▶ Data supplied:
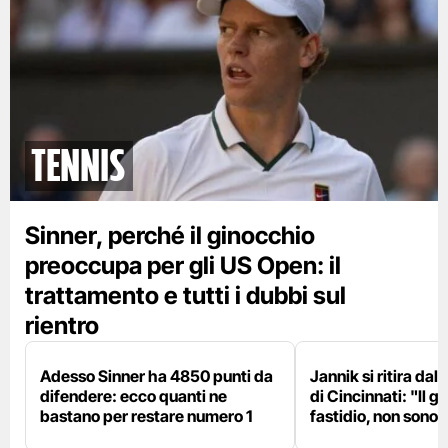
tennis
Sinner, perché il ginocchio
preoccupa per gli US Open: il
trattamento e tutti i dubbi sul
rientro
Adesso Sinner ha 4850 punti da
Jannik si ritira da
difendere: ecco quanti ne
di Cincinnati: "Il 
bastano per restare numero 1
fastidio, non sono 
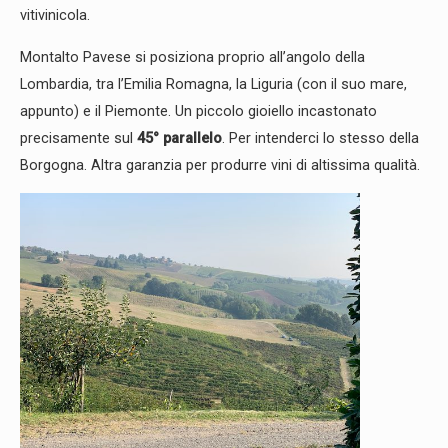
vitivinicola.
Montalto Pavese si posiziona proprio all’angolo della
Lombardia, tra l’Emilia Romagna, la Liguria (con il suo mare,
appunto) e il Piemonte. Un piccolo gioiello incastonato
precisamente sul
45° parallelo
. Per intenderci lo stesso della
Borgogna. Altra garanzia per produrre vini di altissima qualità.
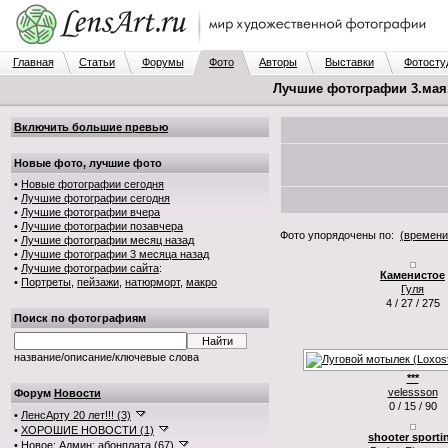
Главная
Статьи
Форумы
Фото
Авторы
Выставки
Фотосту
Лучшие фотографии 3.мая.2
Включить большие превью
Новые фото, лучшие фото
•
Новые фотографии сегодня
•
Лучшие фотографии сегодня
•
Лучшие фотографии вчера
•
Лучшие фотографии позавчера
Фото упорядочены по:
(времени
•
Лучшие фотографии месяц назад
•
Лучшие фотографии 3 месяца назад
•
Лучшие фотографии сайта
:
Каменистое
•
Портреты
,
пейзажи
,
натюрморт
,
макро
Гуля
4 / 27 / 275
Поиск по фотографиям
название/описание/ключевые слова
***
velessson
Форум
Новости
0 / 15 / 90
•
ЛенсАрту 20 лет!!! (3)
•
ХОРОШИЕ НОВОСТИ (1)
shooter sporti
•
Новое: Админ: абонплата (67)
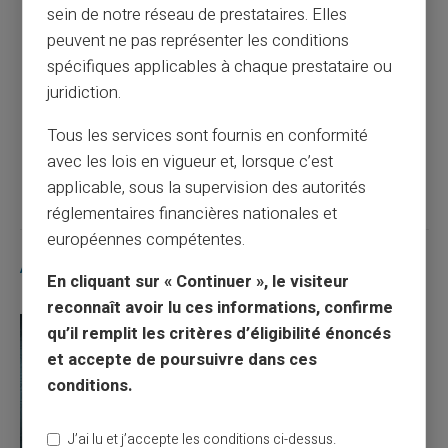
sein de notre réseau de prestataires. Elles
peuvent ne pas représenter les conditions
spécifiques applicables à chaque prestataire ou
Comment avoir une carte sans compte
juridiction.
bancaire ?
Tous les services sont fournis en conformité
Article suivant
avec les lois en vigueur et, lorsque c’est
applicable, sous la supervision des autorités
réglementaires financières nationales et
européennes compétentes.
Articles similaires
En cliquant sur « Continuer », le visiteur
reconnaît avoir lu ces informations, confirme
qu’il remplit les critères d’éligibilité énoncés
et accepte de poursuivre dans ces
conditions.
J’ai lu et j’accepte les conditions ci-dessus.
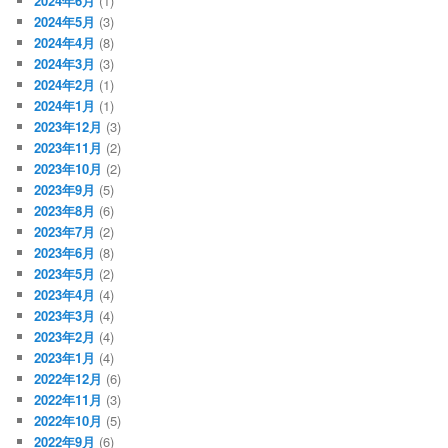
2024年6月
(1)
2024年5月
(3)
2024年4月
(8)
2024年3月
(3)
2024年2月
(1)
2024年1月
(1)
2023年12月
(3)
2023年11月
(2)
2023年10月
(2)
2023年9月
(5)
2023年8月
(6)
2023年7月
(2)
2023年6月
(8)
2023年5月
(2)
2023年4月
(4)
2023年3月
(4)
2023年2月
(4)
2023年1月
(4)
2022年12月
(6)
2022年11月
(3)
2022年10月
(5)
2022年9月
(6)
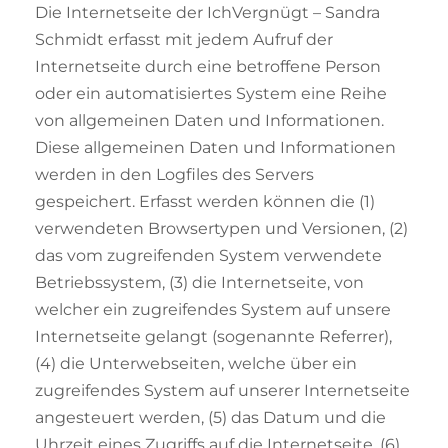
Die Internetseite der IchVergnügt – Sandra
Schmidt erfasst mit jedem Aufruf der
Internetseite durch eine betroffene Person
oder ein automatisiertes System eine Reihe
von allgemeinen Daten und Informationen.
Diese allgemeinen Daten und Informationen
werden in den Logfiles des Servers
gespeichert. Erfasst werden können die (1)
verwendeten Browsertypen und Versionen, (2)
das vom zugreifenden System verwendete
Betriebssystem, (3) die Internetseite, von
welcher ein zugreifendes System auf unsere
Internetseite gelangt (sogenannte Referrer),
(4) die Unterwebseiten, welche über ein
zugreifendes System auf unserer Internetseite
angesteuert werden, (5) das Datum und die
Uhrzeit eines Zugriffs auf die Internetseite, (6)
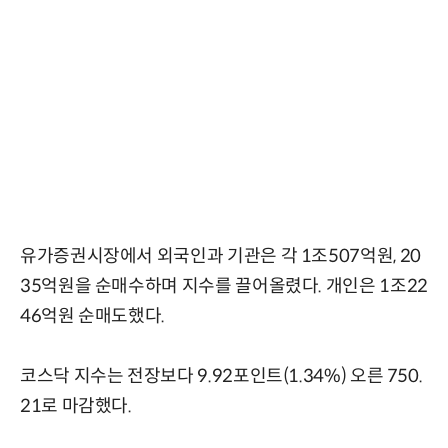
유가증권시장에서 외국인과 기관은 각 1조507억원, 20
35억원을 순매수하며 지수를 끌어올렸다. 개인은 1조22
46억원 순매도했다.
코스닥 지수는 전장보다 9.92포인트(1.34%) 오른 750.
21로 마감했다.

▶ Task brief: Please transcribe all of the entries word for word, with the pictures left out.

▶ Output for this task:
tennis
Sinner, perché il ginocchio
preoccupa per gli US Open: il
trattamento e tutti i dubbi sul
rientro
Adesso Sinner ha 4850 punti da
Jannik si ritira da
difendere: ecco quanti ne
di Cincinnati: "Il 
bastano per restare numero 1
fastidio, non sono 
vitivinicola.
Montalto Pavese si posiziona proprio all’angolo della
Lombardia, tra l’Emilia Romagna, la Liguria (con il suo mare,
appunto) e il Piemonte. Un piccolo gioiello incastonato
precisamente sul
45° parallelo
. Per intenderci lo stesso della
Borgogna. Altra garanzia per produrre vini di altissima qualità.
Главная
Статьи
Форумы
Фото
Авторы
Выставки
Фотосту
Лучшие фотографии 3.мая.2
Включить большие превью
Новые фото, лучшие фото
•
Новые фотографии сегодня
•
Лучшие фотографии сегодня
•
Лучшие фотографии вчера
•
Лучшие фотографии позавчера
Фото упорядочены по:
(времени
•
Лучшие фотографии месяц назад
•
Лучшие фотографии 3 месяца назад
•
Лучшие фотографии сайта
:
Каменистое
•
Портреты
,
пейзажи
,
натюрморт
,
макро
Гуля
4 / 27 / 275
Поиск по фотографиям
название/описание/ключевые слова
***
velessson
Форум
Новости
0 / 15 / 90
•
ЛенсАрту 20 лет!!! (3)
•
ХОРОШИЕ НОВОСТИ (1)
shooter sporti
•
Новое: Админ: абонплата (67)
sein de notre réseau de prestataires. Elles
peuvent ne pas représenter les conditions
spécifiques applicables à chaque prestataire ou
Comment avoir une carte sans compte
juridiction.
bancaire ?
Tous les services sont fournis en conformité
Article suivant
avec les lois en vigueur et, lorsque c’est
applicable, sous la supervision des autorités
réglementaires financières nationales et
européennes compétentes.
Articles similaires
En cliquant sur « Continuer », le visiteur
reconnaît avoir lu ces informations, confirme
qu’il remplit les critères d’éligibilité énoncés
et accepte de poursuivre dans ces
conditions.
J’ai lu et j’accepte les conditions ci-dessus.
2024年6月
(1)
2024年5月
(3)
2024年4月
(8)
2024年3月
(3)
2024年2月
(1)
2024年1月
(1)
2023年12月
(3)
2023年11月
(2)
2023年10月
(2)
2023年9月
(5)
2023年8月
(6)
2023年7月
(2)
2023年6月
(8)
2023年5月
(2)
2023年4月
(4)
2023年3月
(4)
2023年2月
(4)
2023年1月
(4)
2022年12月
(6)
2022年11月
(3)
2022年10月
(5)
2022年9月
(6)
Die Internetseite der IchVergnügt – Sandra
Schmidt erfasst mit jedem Aufruf der
Internetseite durch eine betroffene Person
oder ein automatisiertes System eine Reihe
von allgemeinen Daten und Informationen.
Diese allgemeinen Daten und Informationen
werden in den Logfiles des Servers
gespeichert. Erfasst werden können die (1)
verwendeten Browsertypen und Versionen, (2)
das vom zugreifenden System verwendete
Betriebssystem, (3) die Internetseite, von
welcher ein zugreifendes System auf unsere
Internetseite gelangt (sogenannte Referrer),
(4) die Unterwebseiten, welche über ein
zugreifendes System auf unserer Internetseite
angesteuert werden, (5) das Datum und die
Uhrzeit eines Zugriffs auf die Internetseite, (6)
유가증권시장에서 외국인과 기관은 각 1조507억원, 20
35억원을 순매수하며 지수를 끌어올렸다. 개인은 1조22
46억원 순매도했다.
코스닥 지수는 전장보다 9.92포인트(1.34%) 오른 750.
21로 마감했다.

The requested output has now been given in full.